JEALOUS, adj. Unduly concerned about the preservation of that which can only be lost if not worth keeping.

JESTER, n. An officer formerly attached to a king's household, whose business it was to amuse the court by ludicrous actions and utterances, the absurdity being attested by his motley costume. The king himself being attired with dignity, it took the world some centuries to discover that his own conduct and decrees were sufficiently ridiculous for the amusement not only of his court but of all mankind. The jester was commonly called a fool, but the poets and romancers have ever delighted to represent him as a singularly wise and witty person.

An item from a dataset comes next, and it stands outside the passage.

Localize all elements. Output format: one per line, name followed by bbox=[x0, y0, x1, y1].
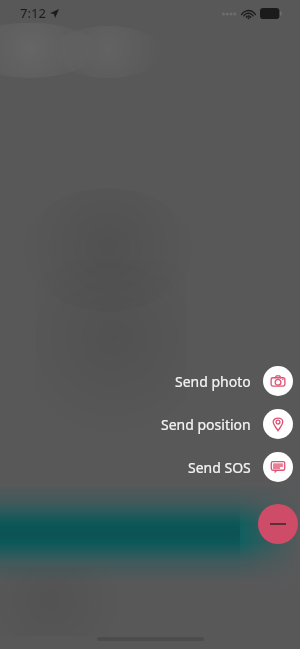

In the circus clown of to-day the melancholy ghost of the court fool effects the dejection of humbler audiences with the same jests wherewith in life he gloomed the marble hall, panged the patrician sense of humor and tapped the tank of royal tears.

 
     The widow-queen of Portugal
     Had an audacious jester
     Who entered the confessional
     Disguised and there confessed her.
 
 
     "Father," she said, "thine ear bend down —
     My sins are more than scarlet:
     I love my fool – blaspheming clown,
     And common, base-born varlet."
 
 
     "Daughter," the mimic priest replied,
     "That sin, indeed, is awful:
     The church's pardon is denied
     To love that is unlawful.
 
 
     "But since thy stubborn heart will be
     For him forever pleading,
     Thou 'dst better make him, by decree,
     A man of birth and breeding."
 
 
     She made the fool a duke, in hope
     With Heaven's taboo to palter;
     Then told the priest, who told the pope,
     Who damned her from the altar!
 
 
     Barel Dort.
 

JEWS-HARP, n. An unmusical instrument, played by holding it fast with the teeth and trying to brush it away with the finger.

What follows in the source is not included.